{¶ 1} Defendant-appellant Larry Nicklson appeals from the sentence imposed upon him at his resentencing hearing following this court's decision in State v. Nicklson, Cuyahoga App. No. 87225, 2006-Ohio-5935 ("Nicklson I"), which vacated, *Page 3 pursuant to State v. Foster, 109 Ohio St.3d 1, 2006-Ohio-856, the nine-year sentence imposed upon him in 2005 for his original 1997 conviction for rape.
{¶ 2} Nicklson argues in his sole assignment of error that the application of the Foster decision to his conviction violates the Ex Post Facto and Due Process Clauses of the United States Constitution; rather, the trial court was required to impose only the "statutory minimum" term of three years.
{¶ 3} This court disagrees. Consequently, Nicklson's sentence is affirmed.

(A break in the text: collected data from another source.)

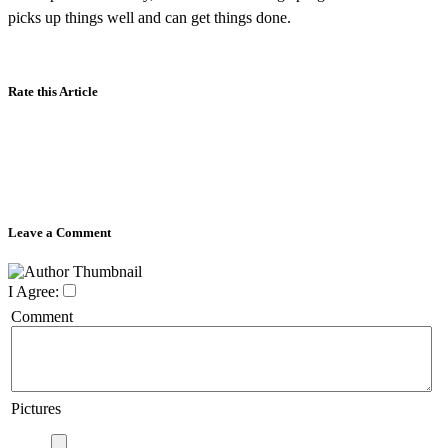
picks up things well and can get things done.
Rate this Article
Leave a Comment
I Agree:
Comment
Pictures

{¶ 4} The facts underlying Nicklson's conviction in this case previously were set forth in Nicklson I. Briefly stated, he entered a guilty plea in 1997 to one count of forcible rape in exchange for the state's dismissal of the four other counts of the indictment. Nicklson received a sentence of five to twenty-five years.
{¶ 5} However, in 2005, the state filed a request in the trial court to conduct a new sentencing hearing, pointing out that Nicklson's crime took place after S.B. 2 became effective; pursuant to its terms, Nicklson's conviction required a definite sentence. The trial court agreed. Just prior to the release of the decision in Foster, the trial court sentenced Nicklson to a term of nine years, to be served consecutively to his convictions and sentences in two other cases, one of which was a conviction for murder with a sentence of eighteen years to life.
{¶ 6} Nicklson I addressed the consecutive nature of his sentence based upon Foster. Since the trial court had relied upon statutesFoster deemed *Page 4 unconstitutional, Nicklson's sentence in this case was vacated, and the matter was remanded for resentencing. This court's decision was released on November 9, 2006.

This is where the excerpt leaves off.